The bridge maps available from Parke County Inc. are easy to follow for those who want to drive and take in the fall colors. The routes are marked with color-coded signs matching the colors of the bridge map. The routes will take people through farm country where the harvesting of corn and beans will be in progress. Several of the bridge routes also go through the county’s Amish communities. The towns along the bridge routes all have special events during the festival. Besides the activities in Rockville, both Mansfield and Bridgeton draw large crowds.

Both towns have huge flea markets with hundreds, if not thousands, of vendors selling both new and old items.

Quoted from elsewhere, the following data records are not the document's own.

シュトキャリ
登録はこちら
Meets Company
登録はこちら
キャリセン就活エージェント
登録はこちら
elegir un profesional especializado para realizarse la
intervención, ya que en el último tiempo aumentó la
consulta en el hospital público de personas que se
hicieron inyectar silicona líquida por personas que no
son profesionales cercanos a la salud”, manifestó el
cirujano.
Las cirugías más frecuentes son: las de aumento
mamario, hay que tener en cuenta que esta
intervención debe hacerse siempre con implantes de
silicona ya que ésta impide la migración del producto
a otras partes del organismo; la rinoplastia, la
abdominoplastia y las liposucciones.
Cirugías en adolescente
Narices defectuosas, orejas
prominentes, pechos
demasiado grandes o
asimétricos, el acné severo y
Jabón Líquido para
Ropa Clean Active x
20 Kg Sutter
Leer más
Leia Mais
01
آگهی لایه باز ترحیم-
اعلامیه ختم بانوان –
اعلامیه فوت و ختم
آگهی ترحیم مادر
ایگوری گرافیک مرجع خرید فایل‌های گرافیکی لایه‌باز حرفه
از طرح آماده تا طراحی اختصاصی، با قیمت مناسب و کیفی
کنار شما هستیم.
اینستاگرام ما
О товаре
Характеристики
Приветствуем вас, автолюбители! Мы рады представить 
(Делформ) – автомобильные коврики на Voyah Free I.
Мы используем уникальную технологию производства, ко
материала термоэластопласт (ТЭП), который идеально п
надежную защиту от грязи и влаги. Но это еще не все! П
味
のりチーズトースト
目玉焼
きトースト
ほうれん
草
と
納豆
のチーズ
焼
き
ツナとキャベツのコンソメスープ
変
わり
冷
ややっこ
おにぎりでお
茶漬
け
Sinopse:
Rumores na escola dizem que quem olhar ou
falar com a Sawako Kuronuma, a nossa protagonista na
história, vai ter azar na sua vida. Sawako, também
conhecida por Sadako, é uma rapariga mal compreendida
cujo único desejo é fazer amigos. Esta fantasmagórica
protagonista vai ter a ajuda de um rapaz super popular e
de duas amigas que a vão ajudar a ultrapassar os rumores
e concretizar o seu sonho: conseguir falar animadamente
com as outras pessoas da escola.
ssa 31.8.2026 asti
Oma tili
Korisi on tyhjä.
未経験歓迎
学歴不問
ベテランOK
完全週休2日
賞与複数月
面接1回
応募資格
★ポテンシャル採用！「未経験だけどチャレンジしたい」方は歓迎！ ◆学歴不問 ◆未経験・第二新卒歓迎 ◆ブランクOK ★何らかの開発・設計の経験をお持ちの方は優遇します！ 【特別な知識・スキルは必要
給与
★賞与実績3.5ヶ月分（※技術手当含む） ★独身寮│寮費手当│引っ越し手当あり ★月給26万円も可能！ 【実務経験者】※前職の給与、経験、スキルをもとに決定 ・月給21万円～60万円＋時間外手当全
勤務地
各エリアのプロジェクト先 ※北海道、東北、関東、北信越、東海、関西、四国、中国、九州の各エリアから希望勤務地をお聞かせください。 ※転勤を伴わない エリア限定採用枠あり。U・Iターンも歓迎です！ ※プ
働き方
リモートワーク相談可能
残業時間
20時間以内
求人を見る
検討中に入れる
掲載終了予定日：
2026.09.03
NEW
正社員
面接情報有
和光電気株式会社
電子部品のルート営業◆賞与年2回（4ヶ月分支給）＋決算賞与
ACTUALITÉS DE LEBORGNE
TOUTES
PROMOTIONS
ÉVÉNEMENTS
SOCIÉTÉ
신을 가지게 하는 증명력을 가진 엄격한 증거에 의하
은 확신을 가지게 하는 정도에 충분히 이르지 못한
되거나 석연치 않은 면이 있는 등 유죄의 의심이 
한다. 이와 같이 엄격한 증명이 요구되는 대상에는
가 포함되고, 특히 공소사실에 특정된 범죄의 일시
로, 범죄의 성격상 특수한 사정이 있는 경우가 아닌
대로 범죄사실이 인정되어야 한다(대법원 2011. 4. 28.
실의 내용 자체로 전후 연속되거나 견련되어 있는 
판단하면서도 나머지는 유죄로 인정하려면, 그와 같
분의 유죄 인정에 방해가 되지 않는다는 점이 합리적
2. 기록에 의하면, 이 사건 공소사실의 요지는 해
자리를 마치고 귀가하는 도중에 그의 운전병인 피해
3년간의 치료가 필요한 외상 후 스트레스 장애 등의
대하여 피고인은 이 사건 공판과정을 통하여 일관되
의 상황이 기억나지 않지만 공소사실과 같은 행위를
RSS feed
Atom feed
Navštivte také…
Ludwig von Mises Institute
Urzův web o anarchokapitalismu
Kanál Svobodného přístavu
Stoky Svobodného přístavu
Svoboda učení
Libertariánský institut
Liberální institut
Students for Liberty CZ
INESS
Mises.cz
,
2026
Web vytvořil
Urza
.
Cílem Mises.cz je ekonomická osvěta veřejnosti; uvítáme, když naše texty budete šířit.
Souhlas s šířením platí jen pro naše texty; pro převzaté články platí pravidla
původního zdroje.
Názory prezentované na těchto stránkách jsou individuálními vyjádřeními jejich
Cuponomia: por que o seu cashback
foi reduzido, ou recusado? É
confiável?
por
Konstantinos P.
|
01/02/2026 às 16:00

Mansfield also has a mill open for tours as well as a covered bridge located in the heart of the activities. While the Bridgeton Bridge is gone, the mill will be grinding flour and the town will still be full of activity.

Other highlights include apple butter demonstrations at the historic Quaker community of Bloomingdale; buried roast beef in Tangier, a pig roast in Montezuma and tours of a one-room schoolhouse in Mecca.

Parke Players will present their annual melodrama in the evenings in Rockville at the restored Ritz Theatre, and there will be quilt auctions around the courthouse square several times during the festival.

Billie Creek Village is located just east of Rockville. Visitors will find crafters demonstrating life as it would have been at the turn of the 20th century. Restored buildings are set up to show a typical town of the time period and there are three covered bridges on the property. Clabber Girl baking demonstrations will be at Billie Creek on Oct. 14-15.

Other highlights of the festival include an antique tractor show in Montezuma on Oct. 14-15 and an auction to benefit the Bridgton Bridge rebuilding fund in Rockville on Oct. 21. On Oct. 20 spinners and weavers will demonstrate their crafts on the front porch of the old Parke County jail, which now serves as the Tourist Information Center.